Cushon has signed the Mansion House Compact, an industry initiative which aims to increase the proportion of UK pension assets, including Defined Contribution (DC) default funds, invested in unlisted equities.
Cushon’s current default fund allocates 15 per cent to private markets, covering unlisted equities, infrastructure, real estate, and natural capital. A 25 per cent–45 per cent allocation, or 3.75 per cent–6.75 per cent, is the goal for unlisted stocks within this range.
The Mansion House Compact is a voluntary commitment by DC pension funds to enhance financial outcomes by accessing higher potential returns from unlisted equities in diversified portfolios, aligned with the interests of UK long-term savers.
Since the summer of 2022, Cushon’s Sustainable Investment Strategy has allocated a sizeable percentage of its default fund to illiquid assets in the UK DC Master Trust industry.
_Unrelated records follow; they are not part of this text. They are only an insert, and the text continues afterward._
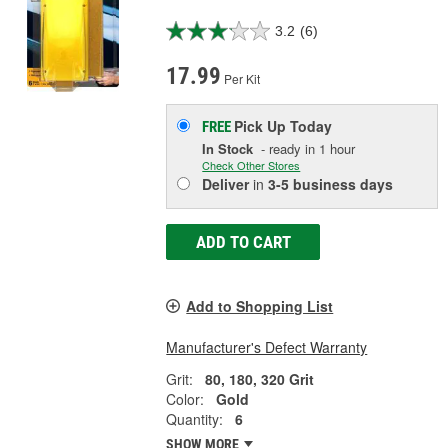
3.2
(6)
17.99
Per Kit
Pick Up
Today
FREE
In Stock
- ready in 1 hour
Check Other Stores
Deliver
in
3-5 business days
ADD TO CART
Add to Shopping List
Manufacturer's Defect Warranty
Grit:
80, 180, 320 Grit
Color:
Gold
Quantity:
6
SHOW MORE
Cushon says this approach, which achieved a 64 per cent reduction in comparison to the industry standard, is essential to the growth stage’s funding for the quick reduction of scope 1 and scope 2 CO2e emissions. The goal is an 80 per cent decrease by September 2030.
Chancellor of the Exchequer Jeremy Hunt says: “I am delighted that Cushon has become the 11th signatory of the Mansion House Compact. This adds more momentum to the government and industry’s collective mission to bolster retirement incomes for pension savers and turbocharge the growth of our most innovative companies.”
Cushon founder CEO Ben Pollard says: “Private market assets not only present opportunities for higher returns, they also build pensions to be proud of. Investing directly in real-world assets in the UK aligned to the values of our members means we can better engage members with their savings.
“When members can see, touch, and even taste, the good that their money is doing, they are more likely to pay attention to their pension which encourages increased contributions and better planning for later life. We’re pleased to be signing the Mansion House Compact and encouraging the wider industry to include these valuable assets in their strategies.”
City of London Corporation policy chairman Christopher Hayward says: “The United Kingdom has the largest pension market in Europe with £3 trillion of assets under management, but how this money is invested is limiting returns for savers. In Australia, comparable schemes invest ten times more in private markets than UK schemes. If the UK’s DC pensions industry were to allocate 5 per cent of assets to unlisted equities, it could unlock £50 billion of investment in high growth British companies by 2030.”